İran Dışişleri Bakanlığı sözcüsü Said Hatipzade Viyana müzakereleriyle ilgili olarak yaptığı açıklamada İran'ın dar kapsamlı ve geçici bir anlaşma yerine geniş kapsamlı ve kalıcı bir anlaşmadan yana olduğunu belirtti.
Said Hatipzade Viyana'da Avrupa Birliği (AB) ile doğrudan, ABD ile ise dolaylı olarak yürütülmekte olan görüşmelerin 7. turuna dair yaptığı değerlendirmede ilk 6 müzakerenin hazırlık olduğunu, anlaşma aşamasına ise bu müzakerede geçilebildiğini ifade etti.

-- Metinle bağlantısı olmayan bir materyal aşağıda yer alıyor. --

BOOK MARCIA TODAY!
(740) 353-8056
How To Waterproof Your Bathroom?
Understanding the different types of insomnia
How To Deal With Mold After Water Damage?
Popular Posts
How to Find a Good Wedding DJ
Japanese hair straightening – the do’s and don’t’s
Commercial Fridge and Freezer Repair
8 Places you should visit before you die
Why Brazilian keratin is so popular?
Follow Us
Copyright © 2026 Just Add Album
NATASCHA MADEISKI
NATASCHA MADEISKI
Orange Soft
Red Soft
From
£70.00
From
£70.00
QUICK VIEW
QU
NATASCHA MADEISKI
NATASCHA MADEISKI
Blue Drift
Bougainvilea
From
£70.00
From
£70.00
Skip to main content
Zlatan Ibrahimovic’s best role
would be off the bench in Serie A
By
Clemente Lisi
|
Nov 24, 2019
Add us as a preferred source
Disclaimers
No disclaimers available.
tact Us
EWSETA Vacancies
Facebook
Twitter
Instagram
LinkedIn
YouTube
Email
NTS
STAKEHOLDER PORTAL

Hatipzade, İran'ın 2015'teki anlaşmanın 2018'de bozulması tecrübesinden hareketle sadece nükleer alana da hapsolmayan geniş kapsamlı bir anlaşma istediğini bildirdi.
Hatipzade İran'ın kalıcı bir anlaşmadan yana olduğunu, anlaşmayı geçici olmaktan çıkarmanın yolunun ise tarafların keyfi olarak anlaşmadan çıkmasına engel olunacak maddelerin anlaşmaya dahil edilmesiyle sağlanacağı belirtti.

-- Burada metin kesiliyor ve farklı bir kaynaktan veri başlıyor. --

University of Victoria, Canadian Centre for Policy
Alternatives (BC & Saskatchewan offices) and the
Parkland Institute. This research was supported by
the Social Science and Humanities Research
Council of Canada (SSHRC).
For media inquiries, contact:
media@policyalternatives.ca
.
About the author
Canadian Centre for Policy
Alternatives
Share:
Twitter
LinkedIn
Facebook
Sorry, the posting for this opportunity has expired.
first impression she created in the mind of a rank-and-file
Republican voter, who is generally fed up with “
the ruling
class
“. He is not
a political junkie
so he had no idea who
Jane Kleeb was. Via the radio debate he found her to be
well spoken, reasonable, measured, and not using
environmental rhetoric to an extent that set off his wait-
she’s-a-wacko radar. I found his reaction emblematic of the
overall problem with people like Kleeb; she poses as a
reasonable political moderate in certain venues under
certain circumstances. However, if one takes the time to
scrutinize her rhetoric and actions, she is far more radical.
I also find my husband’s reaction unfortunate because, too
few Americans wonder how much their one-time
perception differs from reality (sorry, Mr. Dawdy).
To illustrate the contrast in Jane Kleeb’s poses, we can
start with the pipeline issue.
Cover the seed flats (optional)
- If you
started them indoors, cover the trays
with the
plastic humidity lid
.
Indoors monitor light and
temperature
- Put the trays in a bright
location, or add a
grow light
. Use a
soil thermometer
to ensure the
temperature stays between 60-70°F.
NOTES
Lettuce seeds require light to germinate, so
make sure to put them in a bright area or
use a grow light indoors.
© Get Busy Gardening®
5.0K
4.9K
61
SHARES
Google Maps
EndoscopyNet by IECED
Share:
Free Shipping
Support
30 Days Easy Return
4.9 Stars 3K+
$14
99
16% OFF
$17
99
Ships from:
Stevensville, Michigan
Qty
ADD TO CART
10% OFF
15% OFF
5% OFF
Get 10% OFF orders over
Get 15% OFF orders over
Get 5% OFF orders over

ABD ve AB ile İran'ın nükleer sorununun tarihçesi
ABD'nin geçmişten bu yana İran'a uyguladığı yaptırımların yanı sıra AB 2006'da İran'a uranyum zenginleştirme faaliyetleri nedeniyle yaptırım uygulamış, pazarlıklar sonrası Birleşmiş Milletler'in (BM) 5 daimi ülkesinin ortak kararıyla 2010'da BM de İran'a yaptırım uygulamaya başlamıştı.
Bu yaptırımların İran ekonomisine ağır bir darbe vurması üzerine başlatılan ve 2013'te Tahran'da iktidar değişikliğiyle hızlanan müzakerelerin akabinde İran ile ABD ve AB arasında 2015'te anlaşma sağlanmıştı.
Bu anlaşmaya göre İran uranyum zenginleştirme faaliyetlerini uranyumdan elektrik enerjisi üretilmesine yetecek sınırlarda durduracak, karşılığında ise İran'a yönelik yaptırımlar kaldırılacaktı.
Trump dönemi
2018'de ABD Başkanı Donald Trump İran'ın anlaşmaya uymadığı gerekçesiyle bu anlaşmadan çekilmiş, ABD yeniden İran'a yaptırım uygulamaya başlamıştı. ABD BM'ye üye tüm ülkelerden de 2015 öncesinde olduğu gibi İran'a yaptırım uygulamasını istese de bu teklifi genel olarak kabul edilmemişti.
İran'a bu kez yaptırım uygulamak istemeyen AB'nin öncülüğünde Viyana'da İran ile yeni bir anlaşma için müzakereler başlamış, ABD bu müzakerelere AB üzerinden dolaylı olarak dahil edilmişti.
Tarafların taleplerinin uyuşmazlığı anlaşmayı zorlaştırsa da İran konusunda daha ılımlı olan Biden yönetiminin yeni bir anlaşmayı kısmen kolaylaştırdığı belirtiliyor.